Ultraviolet light from stars can knock an electron off a molecule, creating a positively-charged ion. Astronomers had thought that molecules would not be able to retain an extra electron, and thus a negative charge, in interstellar space for a significant time. “That obviously is not the case,” said Mike McCarthy of the CfA. “Anions are surprisingly abundant in these regions.”

Until recently, many theoretical models of how chemical reactions evolve in interstellar space have largely neglected the presence of anions. This can no longer be the case, and this means that there are many more ways to build large organic molecules in cosmic environments than have been explored.

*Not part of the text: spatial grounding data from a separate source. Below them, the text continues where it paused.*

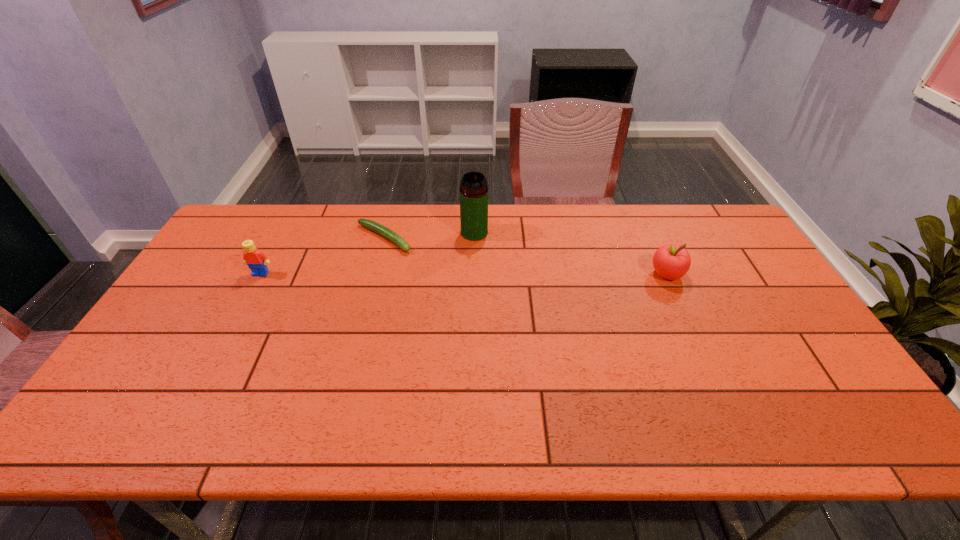 In the image, there is a desktop. What are the coordinates of `vacant region at the near left corner` in the screenshot? It's located at (175, 381).

Where is `vacant area between the shortest object and the apple`? This screenshot has width=960, height=540. vacant area between the shortest object and the apple is located at coordinates (525, 256).

Locate an element on the screen. The image size is (960, 540). vacant area between the tallest object and the apple is located at coordinates (570, 253).

I want to click on free point between the Lego and the zucchini, so click(323, 256).

Where is `vacant space that's between the Lego and the tallest object`? vacant space that's between the Lego and the tallest object is located at coordinates (368, 253).

I want to click on empty space that is in between the rightmost object and the leftmost object, so [x=464, y=274].

The height and width of the screenshot is (540, 960). What are the coordinates of `free spot between the tallest object and the leftmost object` in the screenshot? It's located at (368, 253).

Locate an element on the screen. This screenshot has height=540, width=960. free area in between the leftmost object and the zucchini is located at coordinates (323, 256).

Find the location of `vacant space that is in between the Lego and the tallest object`. vacant space that is in between the Lego and the tallest object is located at coordinates (368, 253).

Identify the location of vacant space that's between the leftmost object and the tallest object. (368, 253). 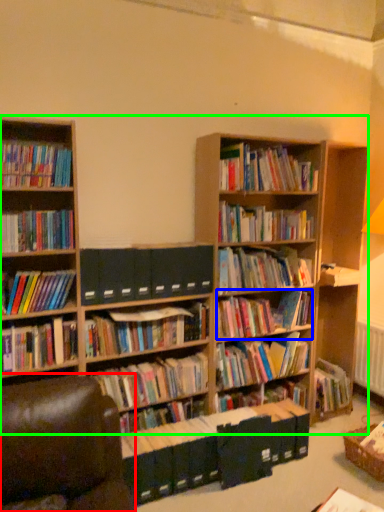 Question: Estimate the real-world distances between objects in this image. Which object is farther from swivel chair (highlighted by a red box), book (highlighted by a blue box) or bookcase (highlighted by a green box)?

Choices:
 (A) book
 (B) bookcase

Answer: (A) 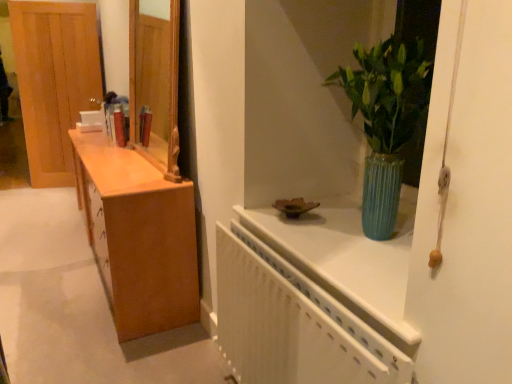 Question: From a real-world perspective, is white textured radiator at upper right positioned above or below light brown wood door at left?

Choices:
 (A) above
 (B) below

Answer: (B)

Question: In the image, is white textured radiator at upper right positioned in front of or behind light brown wood door at left?

Choices:
 (A) front
 (B) behind

Answer: (A)

Question: Which is farther from the white textured radiator at upper right?

Choices:
 (A) green ribbed vase at upper right
 (B) light brown wood door at left

Answer: (B)

Question: Based on their relative distances, which object is nearer to the green ribbed vase at upper right?

Choices:
 (A) light brown wood door at left
 (B) white textured radiator at upper right

Answer: (B)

Remijan and his colleagues found the octatetraynyl anions in the envelope of the evolved giant star IRC +10 216, about 550 light-years from Earth in the constellation Leo. They found radio waves emitted at specific frequencies characteristic of the charged molecule by searching archival data from the GBT, the largest fully-steerable radio telescope in the world.

Another team from the Harvard-Smithsonian Center for Astrophysics found the same characteristic emission when they observed a cold cloud of molecular gas called TMC-1 in the constellation Taurus. These observations also were done with the GBT. In both cases, preceding laboratory experiments by the CfA team showed which radio frequencies actually are emitted by the molecule, and thus told the astronomers what to look for.

It is essential that likely interstellar molecule candidates are first studied in laboratory experiments so that the radio frequencies they can emit are known in advance of an astronomical observation.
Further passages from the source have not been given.